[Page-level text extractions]
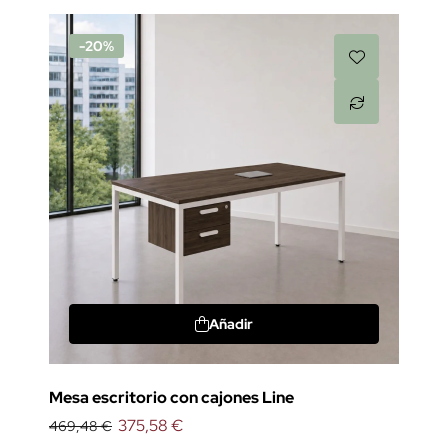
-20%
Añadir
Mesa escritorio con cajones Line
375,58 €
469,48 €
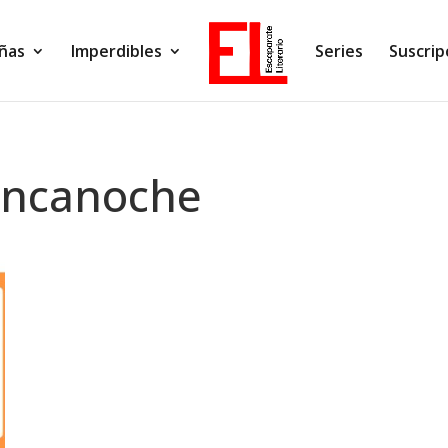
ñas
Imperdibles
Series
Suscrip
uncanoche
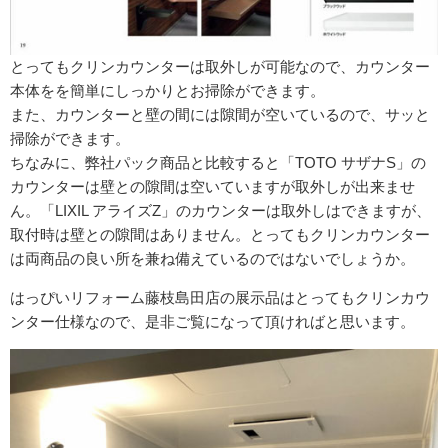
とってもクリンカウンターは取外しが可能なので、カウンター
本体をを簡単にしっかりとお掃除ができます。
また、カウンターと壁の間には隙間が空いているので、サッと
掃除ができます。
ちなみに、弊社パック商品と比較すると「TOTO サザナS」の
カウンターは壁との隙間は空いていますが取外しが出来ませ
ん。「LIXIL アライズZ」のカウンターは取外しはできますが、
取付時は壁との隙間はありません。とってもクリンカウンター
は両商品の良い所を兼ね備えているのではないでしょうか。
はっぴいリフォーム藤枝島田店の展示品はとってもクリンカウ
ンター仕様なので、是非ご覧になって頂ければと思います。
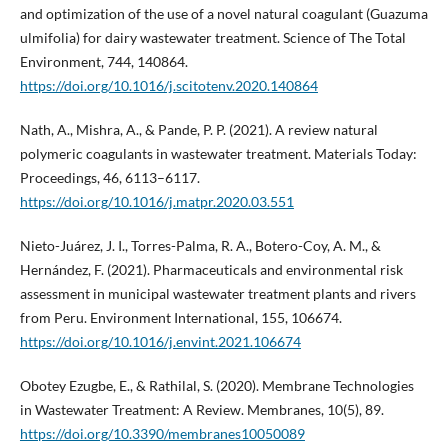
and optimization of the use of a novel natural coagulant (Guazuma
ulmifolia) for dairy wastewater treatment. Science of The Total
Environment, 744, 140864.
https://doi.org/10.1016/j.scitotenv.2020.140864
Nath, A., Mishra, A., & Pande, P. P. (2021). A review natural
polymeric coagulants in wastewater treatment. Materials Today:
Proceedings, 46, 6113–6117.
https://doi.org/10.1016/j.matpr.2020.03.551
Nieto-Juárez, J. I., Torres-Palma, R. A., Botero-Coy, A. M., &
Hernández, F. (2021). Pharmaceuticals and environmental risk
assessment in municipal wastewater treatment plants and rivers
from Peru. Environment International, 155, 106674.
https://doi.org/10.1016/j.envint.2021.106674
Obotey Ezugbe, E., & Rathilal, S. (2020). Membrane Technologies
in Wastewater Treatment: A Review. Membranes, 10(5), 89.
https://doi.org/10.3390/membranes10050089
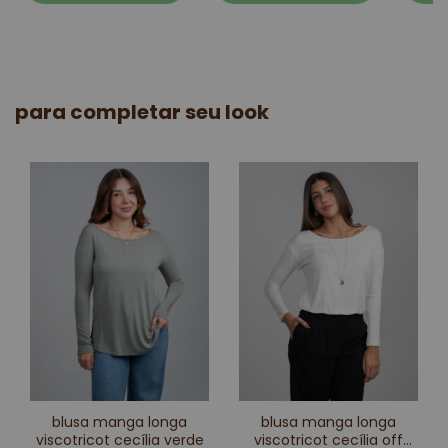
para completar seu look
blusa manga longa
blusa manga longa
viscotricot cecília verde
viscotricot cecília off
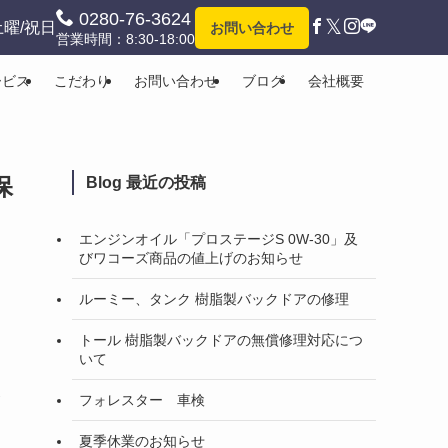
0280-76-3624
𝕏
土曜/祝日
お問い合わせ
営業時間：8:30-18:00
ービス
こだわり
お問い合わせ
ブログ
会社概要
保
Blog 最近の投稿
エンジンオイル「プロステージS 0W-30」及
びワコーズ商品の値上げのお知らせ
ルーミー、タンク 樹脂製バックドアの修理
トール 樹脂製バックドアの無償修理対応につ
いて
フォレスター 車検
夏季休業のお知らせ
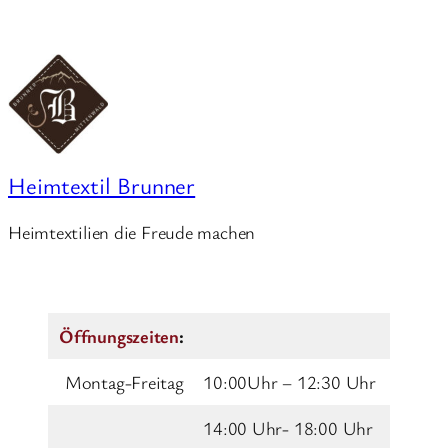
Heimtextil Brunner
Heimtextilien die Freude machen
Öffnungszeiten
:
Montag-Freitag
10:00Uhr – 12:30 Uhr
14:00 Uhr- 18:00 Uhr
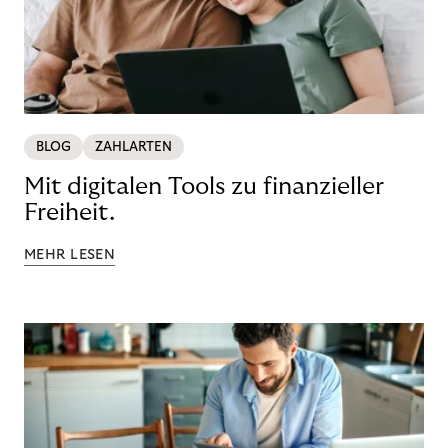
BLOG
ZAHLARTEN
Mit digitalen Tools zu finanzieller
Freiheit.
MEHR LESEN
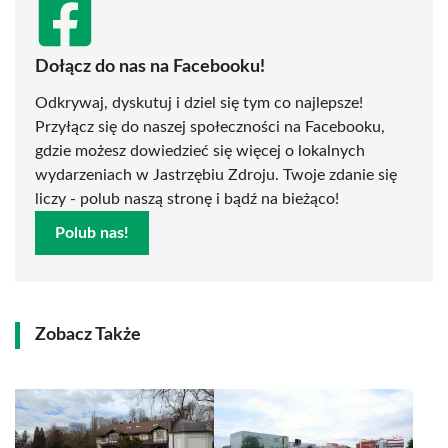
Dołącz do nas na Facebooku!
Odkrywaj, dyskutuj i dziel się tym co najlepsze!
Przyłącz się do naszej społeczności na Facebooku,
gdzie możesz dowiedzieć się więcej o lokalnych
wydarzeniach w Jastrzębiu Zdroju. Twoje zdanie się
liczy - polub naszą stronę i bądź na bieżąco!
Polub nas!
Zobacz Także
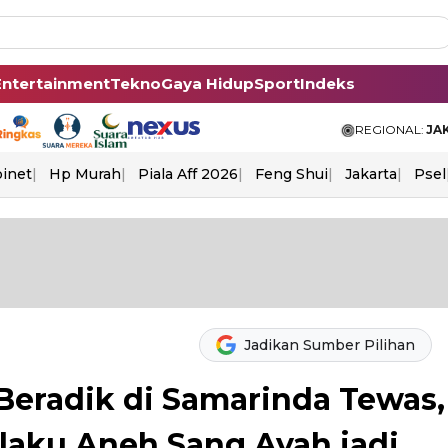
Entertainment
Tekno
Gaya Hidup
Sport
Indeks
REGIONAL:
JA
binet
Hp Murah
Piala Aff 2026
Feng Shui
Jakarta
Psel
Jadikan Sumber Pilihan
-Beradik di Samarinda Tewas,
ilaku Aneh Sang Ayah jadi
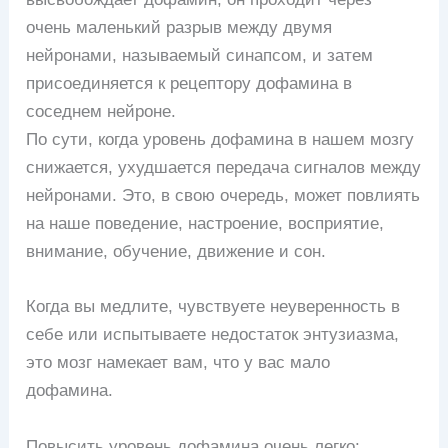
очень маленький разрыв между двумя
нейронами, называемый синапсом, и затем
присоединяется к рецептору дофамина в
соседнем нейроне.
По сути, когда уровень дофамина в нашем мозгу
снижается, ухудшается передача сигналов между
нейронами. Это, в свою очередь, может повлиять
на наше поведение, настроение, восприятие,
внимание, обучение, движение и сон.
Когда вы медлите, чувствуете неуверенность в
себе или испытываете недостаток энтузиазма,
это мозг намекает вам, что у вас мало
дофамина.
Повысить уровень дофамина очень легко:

---

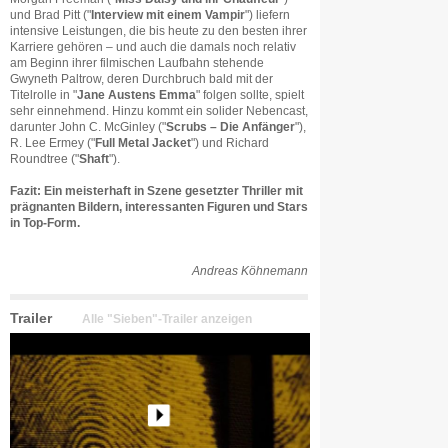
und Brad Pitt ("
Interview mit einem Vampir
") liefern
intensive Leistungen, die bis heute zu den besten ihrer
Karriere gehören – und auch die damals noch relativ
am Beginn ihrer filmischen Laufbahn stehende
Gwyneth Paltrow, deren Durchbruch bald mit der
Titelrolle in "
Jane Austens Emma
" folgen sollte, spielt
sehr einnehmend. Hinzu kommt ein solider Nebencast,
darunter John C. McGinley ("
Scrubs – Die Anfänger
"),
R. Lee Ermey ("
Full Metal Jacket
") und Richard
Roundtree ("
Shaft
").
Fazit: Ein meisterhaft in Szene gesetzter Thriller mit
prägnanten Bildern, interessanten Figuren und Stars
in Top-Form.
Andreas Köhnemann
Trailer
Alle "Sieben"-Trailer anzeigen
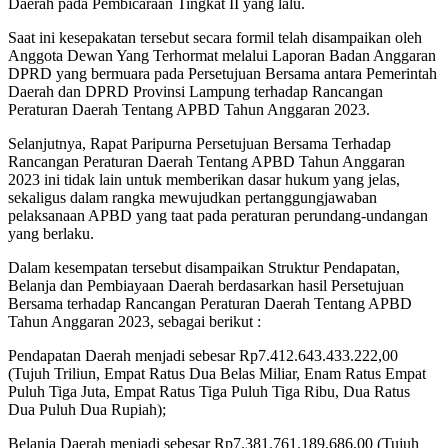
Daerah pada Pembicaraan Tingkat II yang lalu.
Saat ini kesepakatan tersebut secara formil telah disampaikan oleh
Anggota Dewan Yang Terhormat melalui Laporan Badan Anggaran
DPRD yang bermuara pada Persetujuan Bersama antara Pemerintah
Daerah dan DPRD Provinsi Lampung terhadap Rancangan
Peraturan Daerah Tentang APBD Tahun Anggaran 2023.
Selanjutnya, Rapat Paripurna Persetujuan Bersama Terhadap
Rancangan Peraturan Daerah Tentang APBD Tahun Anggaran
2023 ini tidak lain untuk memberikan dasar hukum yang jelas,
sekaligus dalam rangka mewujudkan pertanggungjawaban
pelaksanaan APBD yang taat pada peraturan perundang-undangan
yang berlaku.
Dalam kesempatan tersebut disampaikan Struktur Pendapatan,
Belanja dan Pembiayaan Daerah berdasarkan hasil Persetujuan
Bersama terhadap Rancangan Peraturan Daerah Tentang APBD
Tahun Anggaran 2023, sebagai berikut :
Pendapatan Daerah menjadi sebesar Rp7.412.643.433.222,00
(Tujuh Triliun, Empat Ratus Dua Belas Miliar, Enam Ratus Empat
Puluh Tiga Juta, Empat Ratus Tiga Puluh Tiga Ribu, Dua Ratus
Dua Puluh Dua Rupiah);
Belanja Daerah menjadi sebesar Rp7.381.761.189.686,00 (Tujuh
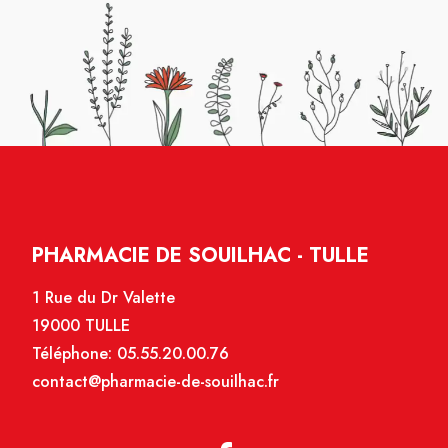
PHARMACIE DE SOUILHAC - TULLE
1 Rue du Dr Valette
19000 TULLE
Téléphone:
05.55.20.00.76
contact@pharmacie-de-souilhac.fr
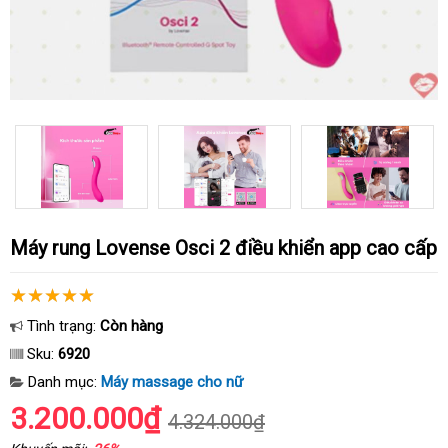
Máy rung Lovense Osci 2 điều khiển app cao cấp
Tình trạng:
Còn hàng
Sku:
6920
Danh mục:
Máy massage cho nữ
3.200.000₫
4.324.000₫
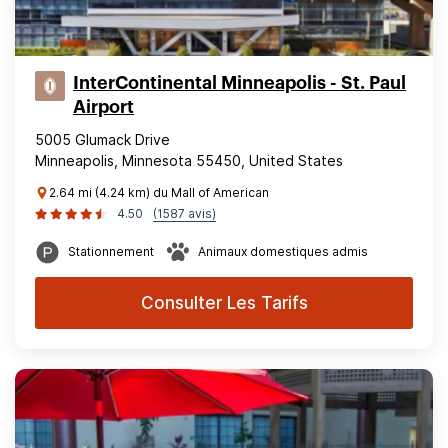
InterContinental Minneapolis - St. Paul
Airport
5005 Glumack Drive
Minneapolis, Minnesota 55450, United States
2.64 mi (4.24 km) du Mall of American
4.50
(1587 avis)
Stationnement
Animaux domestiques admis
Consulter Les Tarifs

---

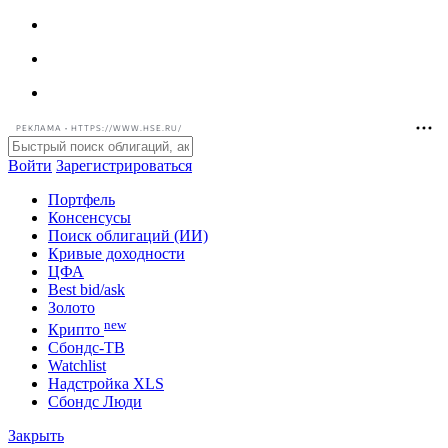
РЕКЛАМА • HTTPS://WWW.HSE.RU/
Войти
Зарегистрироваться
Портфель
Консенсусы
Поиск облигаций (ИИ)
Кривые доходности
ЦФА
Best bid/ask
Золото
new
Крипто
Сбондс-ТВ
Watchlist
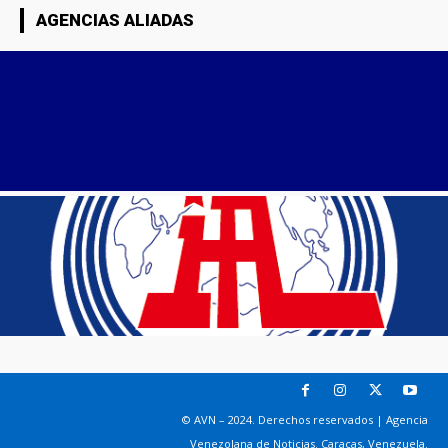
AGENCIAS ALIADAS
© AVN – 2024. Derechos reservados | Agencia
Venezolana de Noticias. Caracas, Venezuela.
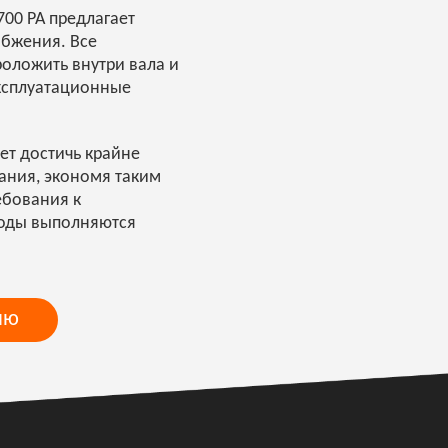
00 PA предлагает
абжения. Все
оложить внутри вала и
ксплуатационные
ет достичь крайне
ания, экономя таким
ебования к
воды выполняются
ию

### [Task statement]
Reproduce the records above exactly, but only from the line with "sehr einnehmend. Hinzu" up to and including the line with "Saat ini kesepakatan". Leave the pictures out.

### [Reply to the task]
sehr einnehmend. Hinzu kommt ein solider Nebencast,
darunter John C. McGinley ("
Scrubs – Die Anfänger
"),
R. Lee Ermey ("
Full Metal Jacket
") und Richard
Roundtree ("
Shaft
").
Fazit: Ein meisterhaft in Szene gesetzter Thriller mit
prägnanten Bildern, interessanten Figuren und Stars
in Top-Form.
Andreas Köhnemann
Trailer
Alle "Sieben"-Trailer anzeigen
Daerah pada Pembicaraan Tingkat II yang lalu.
Saat ini kesepakatan tersebut secara formil telah disampaikan oleh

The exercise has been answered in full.